简体繁体 English

在整个数据集上计算 TF-IDF 还是仅在训练数据上计算？

[英]Computing TF-IDF on the whole dataset or only on training data?

原文 2017-12-12 17:34:21 2 3 python/ machine-learning/ scikit-learn/ nlp/ tf-idf

In the chapter seven of this book "TensorFlow Machine Learning Cookbook" the author in pre-processing data uses fit_transform function of scikit-learn to get the tfidf features of text for training.在本书的第七章“TensorFlow Machine Learning Cookbook”中，作者在数据预处理中使用了scikit-learn的fit_transform函数来获取tfidf fit_transform特征进行训练。 The author gives all text data to the function before separating it into train and test.作者在将其分离为训练和测试之前将所有文本数据提供给函数。 Is it a true action or we must separate data first and then perform fit_transform on train and transform on test?这是一个真正的动作，还是我们必须先分离数据，然后在fit_transform上执行fit_transform并在测试上进行transform ？

3 个解决方案

According to the documentation of scikit-learn, fit() is used in order to根据 scikit-learn 的文档， fit()用于

Learn vocabulary and idf from training set.从训练集中学习词汇和 idf。

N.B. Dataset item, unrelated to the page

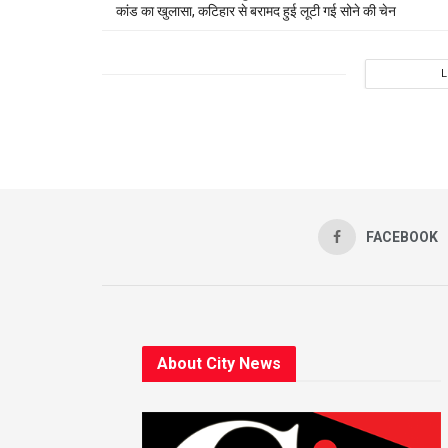
कांड का खुलासा, कटिहार से बरामद हुई लूटी गई सोने की चेन
FACEBOOK
About City News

On the other hand, fit_transform() is used in order to另一方面， fit_transform()用于

Learn vocabulary and idf, return term-document matrix.学习词汇和idf，返回term-document矩阵。

while transform()而transform()

Transforms documents to document-term matrix.将文档转换为文档-术语矩阵。

On the training set you need to apply both fit() and transform() (or just fit_transform() that essentially joins both operations) however, on the testing set you only need to transform() the testing instances (ie the documents).在训练集上，您需要同时应用fit()和transform() （或只是fit_transform()本质上连接这两个操作），但是，在测试集上，您只需要transform()测试实例（即文档）。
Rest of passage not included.